This headline bothers me a lot:

Wal-Mart worker dies after shoppers knock him down.

610x.jpg (JPEG Image, 610x478 pixels)First of all, it disgusts me that our culture (yes, even the early morning “Black Friday shopping at Wal-Mart” culture is our culture) has fallen into consumerism so deeply that we become animals for a sale on plastic imported-from-China crap. It’s disgusting. There was a crush of people who were so out of individual control that they killed another person to gain first access to what they wanted. If they were hungry people, it would be a tragedy, but somewhat understandable. But they weren’t hungry. In fact based on my limited experience shopping at Wal-Mart, I would assume they were very well, and probably over-fed. This was a riot. Not a food riot, but a plastic, disposable, consumer-good riot.
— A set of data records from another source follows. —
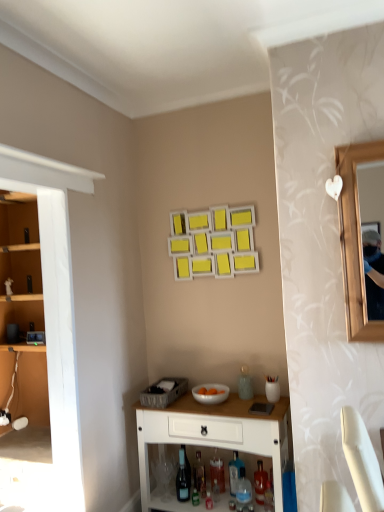 Question: Is translucent glass bottle at lower center, placed as the 6th bottle when sorted from right to left, placed right next to translucent glass wine bottle at lower center?

Choices:
 (A) yes
 (B) no

Answer: (A)

Question: Does translucent glass bottle at lower center, the first bottle viewed from the left, have a lesser width compared to translucent glass wine bottle at lower center?

Choices:
 (A) no
 (B) yes

Answer: (A)

Question: From a real-world perspective, is translucent glass bottle at lower center, the first bottle viewed from the left, over translucent glass wine bottle at lower center?

Choices:
 (A) yes
 (B) no

Answer: (B)

Question: Can you confirm if translucent glass bottle at lower center, placed as the 6th bottle when sorted from right to left, is smaller than translucent glass wine bottle at lower center?

Choices:
 (A) no
 (B) yes

Answer: (B)

Question: Can you confirm if translucent glass bottle at lower center, placed as the 6th bottle when sorted from right to left, is taller than translucent glass wine bottle at lower center?

Choices:
 (A) no
 (B) yes

Answer: (A)

Question: Based on their positions, is translucent glass bottle at lower center, the 4th bottle in the left-to-right sequence, located to the left or right of translucent glass bottle at center, the third bottle when ordered from left to right?

Choices:
 (A) right
 (B) left

Answer: (A)

Question: Is point (238, 458) closer or farther from the camera than point (211, 462)?

Choices:
 (A) farther
 (B) closer

Answer: (A)

Question: In terms of width, does translucent glass bottle at lower center, the third bottle positioned from the right, look wider or thinner when compared to translucent glass bottle at center, the third bottle when ordered from left to right?

Choices:
 (A) wide
 (B) thin

Answer: (A)

Question: From a real-world perspective, is translucent glass bottle at lower center, the third bottle positioned from the right, above or below translucent glass bottle at center, the 4th bottle viewed from the right?

Choices:
 (A) above
 (B) below

Answer: (B)

Question: Looking at their shapes, would you say translucent glass bottle at lower center, placed as the 6th bottle when sorted from right to left, is wider or thinner than white glossy bowl at lower center?

Choices:
 (A) wide
 (B) thin

Answer: (B)

Question: Relative to white glossy bowl at lower center, is translucent glass bottle at lower center, placed as the 6th bottle when sorted from right to left, in front or behind?

Choices:
 (A) behind
 (B) front

Answer: (A)

Question: Is translucent glass bottle at lower center, placed as the 6th bottle when sorted from right to left, taller or shorter than white glossy bowl at lower center?

Choices:
 (A) tall
 (B) short

Answer: (A)

Question: Is translucent glass bottle at lower center, the first bottle viewed from the left, bigger or smaller than white glossy bowl at lower center?

Choices:
 (A) small
 (B) big

Answer: (A)

Question: From a real-world perspective, is translucent glass bottle at lower center, placed as the 6th bottle when sorted from right to left, above or below translucent glass wine bottle at lower center?

Choices:
 (A) above
 (B) below

Answer: (B)

Question: Considering the relative positions of translucent glass bottle at lower center, placed as the 6th bottle when sorted from right to left, and translucent glass wine bottle at lower center in the image provided, is translucent glass bottle at lower center, placed as the 6th bottle when sorted from right to left, to the left or to the right of translucent glass wine bottle at lower center?

Choices:
 (A) right
 (B) left

Answer: (A) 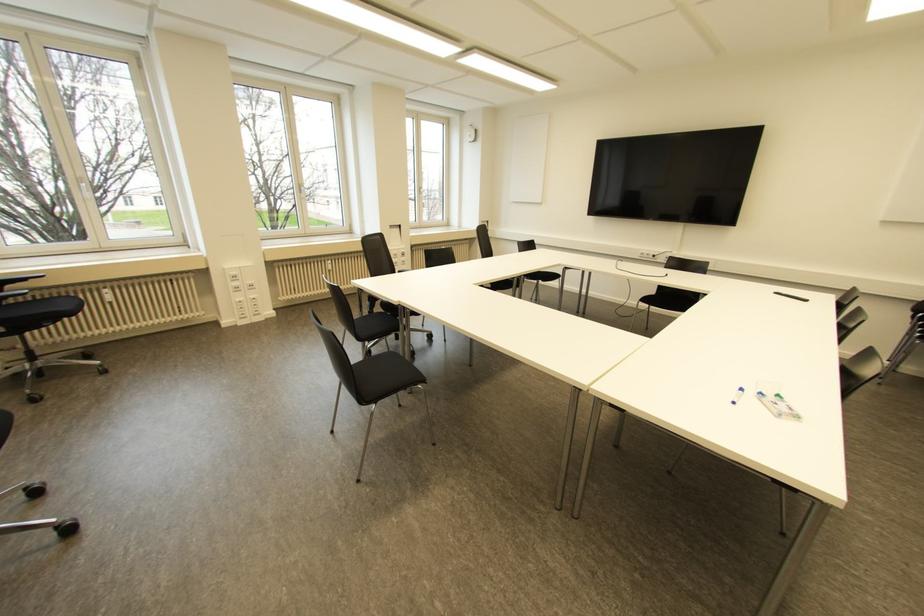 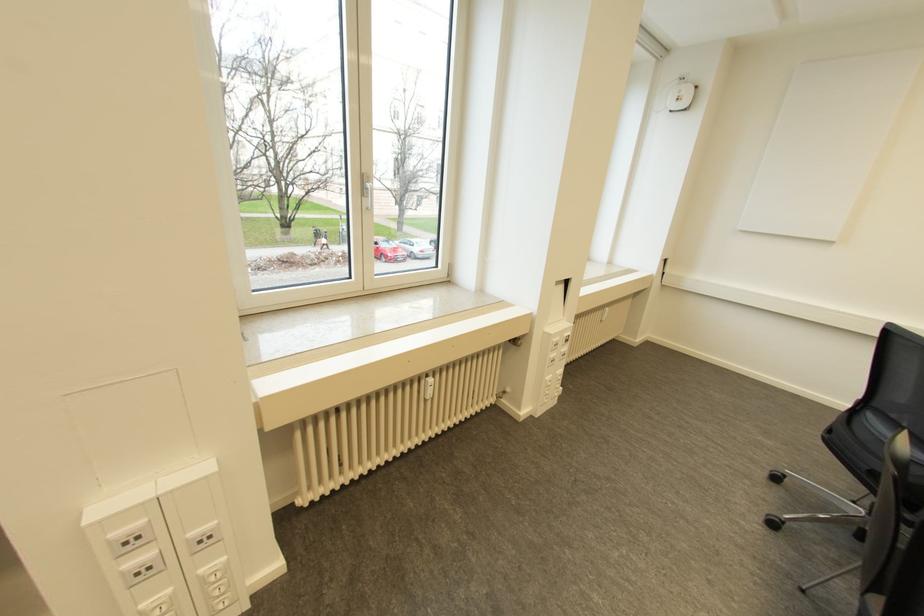 In the second image, find the point that corresponds to pixel 249 282 in the first image.

(197, 531) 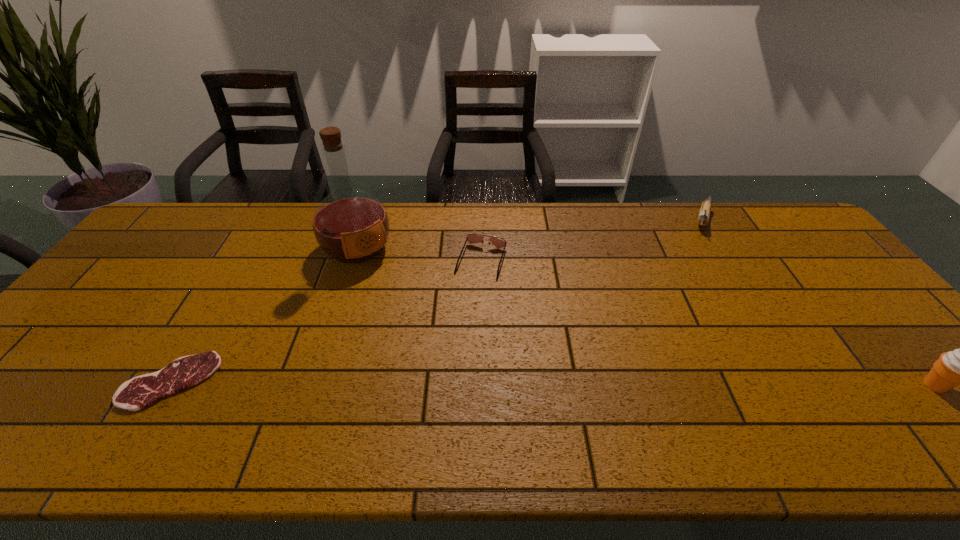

Even though the first point is sufficient for this post, the more sinister second point is that because we’re (mostly) raional-acting beings, and because Wal-Mart is known for the lowest price-point on plastic crap from China, these people were rioting because they saw getting to that store’s supply of plastic crap from China as the only way to sustain their expectation of Christmas in a crashing economy. In other words, rather than attack the root of the problem by being disciplined this year and not spending money on crap, they’re doing whatever they can to maintain the very behaviors that got us in this mess – excessive consumerism.

This is exactly the same as burning food and ruining topsoil to maintain what Kunstler calls our “happy motoring society.” We grow corn (food) to make ethanol, in an effort to extend the life of the unsustainable auto-centric society, instead of banking the food and taking better care of the topsoil.

This is going to sound strange, but apart from any security responsibilities they may have dropped the ball on, I don’t blame Wal-Mart. They’re simply participating in the market and doing what they should do. I blame the culture we’ve created, the culture that will be our undoing. If we are to survive as a nation, we have to stop making shopping our national pastime, and start making things worth repairing, saving and working harder. We’re past the point of preserving our way of life, that’s a societal evolutionary dead-end.